Segment Start: RECORD SET
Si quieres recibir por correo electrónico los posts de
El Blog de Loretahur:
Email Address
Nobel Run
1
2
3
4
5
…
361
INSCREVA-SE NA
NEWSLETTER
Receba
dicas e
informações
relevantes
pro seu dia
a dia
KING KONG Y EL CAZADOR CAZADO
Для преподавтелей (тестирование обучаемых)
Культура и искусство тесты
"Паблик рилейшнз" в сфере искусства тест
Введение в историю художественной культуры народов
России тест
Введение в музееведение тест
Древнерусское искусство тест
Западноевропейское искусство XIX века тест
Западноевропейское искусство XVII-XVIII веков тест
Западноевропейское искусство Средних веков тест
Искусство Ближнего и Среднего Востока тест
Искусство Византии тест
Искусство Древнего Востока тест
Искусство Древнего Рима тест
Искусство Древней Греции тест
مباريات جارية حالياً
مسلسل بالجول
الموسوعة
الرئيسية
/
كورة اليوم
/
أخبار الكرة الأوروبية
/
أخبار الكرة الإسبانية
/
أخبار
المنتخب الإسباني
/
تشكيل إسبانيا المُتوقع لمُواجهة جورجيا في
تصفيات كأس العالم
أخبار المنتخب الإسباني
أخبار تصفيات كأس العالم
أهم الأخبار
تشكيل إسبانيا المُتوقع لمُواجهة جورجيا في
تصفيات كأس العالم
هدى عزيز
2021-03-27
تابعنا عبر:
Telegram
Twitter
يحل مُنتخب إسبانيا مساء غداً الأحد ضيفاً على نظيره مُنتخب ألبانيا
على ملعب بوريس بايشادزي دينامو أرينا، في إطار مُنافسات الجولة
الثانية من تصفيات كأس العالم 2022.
Segment End: RECORD SET
Segment Start: RECORD SET
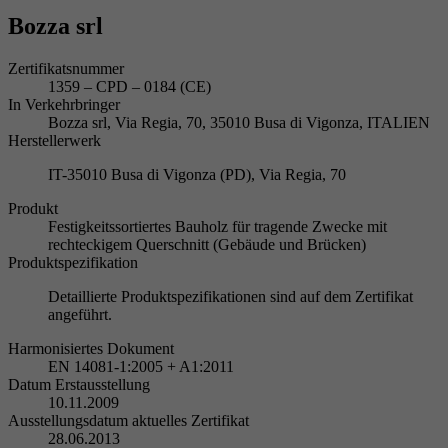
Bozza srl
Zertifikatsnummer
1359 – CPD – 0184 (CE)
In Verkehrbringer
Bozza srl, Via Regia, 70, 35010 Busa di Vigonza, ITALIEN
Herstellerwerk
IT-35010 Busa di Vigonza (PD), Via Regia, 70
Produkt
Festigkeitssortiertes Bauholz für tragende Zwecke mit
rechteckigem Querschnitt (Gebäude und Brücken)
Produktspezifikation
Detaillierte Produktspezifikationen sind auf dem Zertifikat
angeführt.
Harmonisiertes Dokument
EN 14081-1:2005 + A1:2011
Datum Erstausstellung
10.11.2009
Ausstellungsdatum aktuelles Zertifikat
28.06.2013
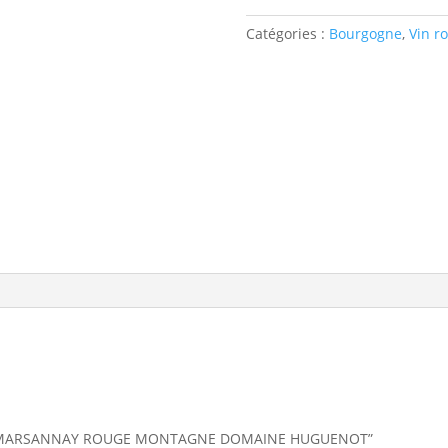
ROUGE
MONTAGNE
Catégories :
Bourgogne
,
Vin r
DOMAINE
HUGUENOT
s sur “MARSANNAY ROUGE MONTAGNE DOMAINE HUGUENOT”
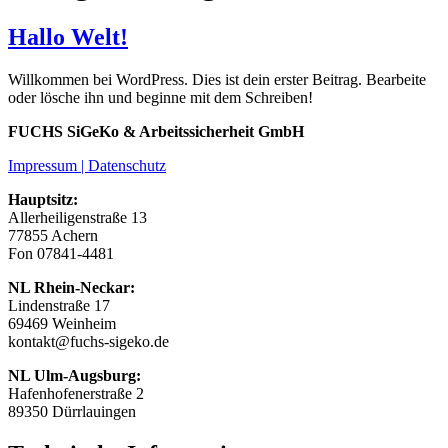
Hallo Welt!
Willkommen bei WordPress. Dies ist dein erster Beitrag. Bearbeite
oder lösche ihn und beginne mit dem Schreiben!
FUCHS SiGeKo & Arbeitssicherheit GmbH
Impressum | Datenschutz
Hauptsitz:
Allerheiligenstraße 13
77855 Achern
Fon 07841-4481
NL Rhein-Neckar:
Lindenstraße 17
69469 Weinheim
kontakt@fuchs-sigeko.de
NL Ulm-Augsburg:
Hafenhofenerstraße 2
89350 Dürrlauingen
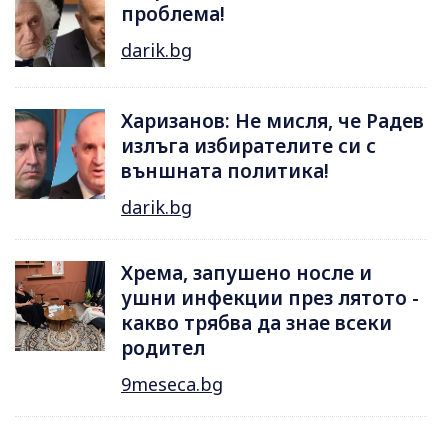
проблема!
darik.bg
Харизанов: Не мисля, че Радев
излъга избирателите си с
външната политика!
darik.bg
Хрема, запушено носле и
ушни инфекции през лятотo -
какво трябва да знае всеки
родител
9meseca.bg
Segment End: RECORD SET
Extract from the listing above the lines between the line containing "أهم الأخبار" and the line containing "الثانية من تصفيات كأس العالم 2022.", keeping both of those lines. Output nothing else.

◆ **WRITTEN ANSWER**:
أهم الأخبار
تشكيل إسبانيا المُتوقع لمُواجهة جورجيا في
تصفيات كأس العالم
هدى عزيز
2021-03-27
تابعنا عبر:
Telegram
Twitter
يحل مُنتخب إسبانيا مساء غداً الأحد ضيفاً على نظيره مُنتخب ألبانيا
على ملعب بوريس بايشادزي دينامو أرينا، في إطار مُنافسات الجولة
الثانية من تصفيات كأس العالم 2022.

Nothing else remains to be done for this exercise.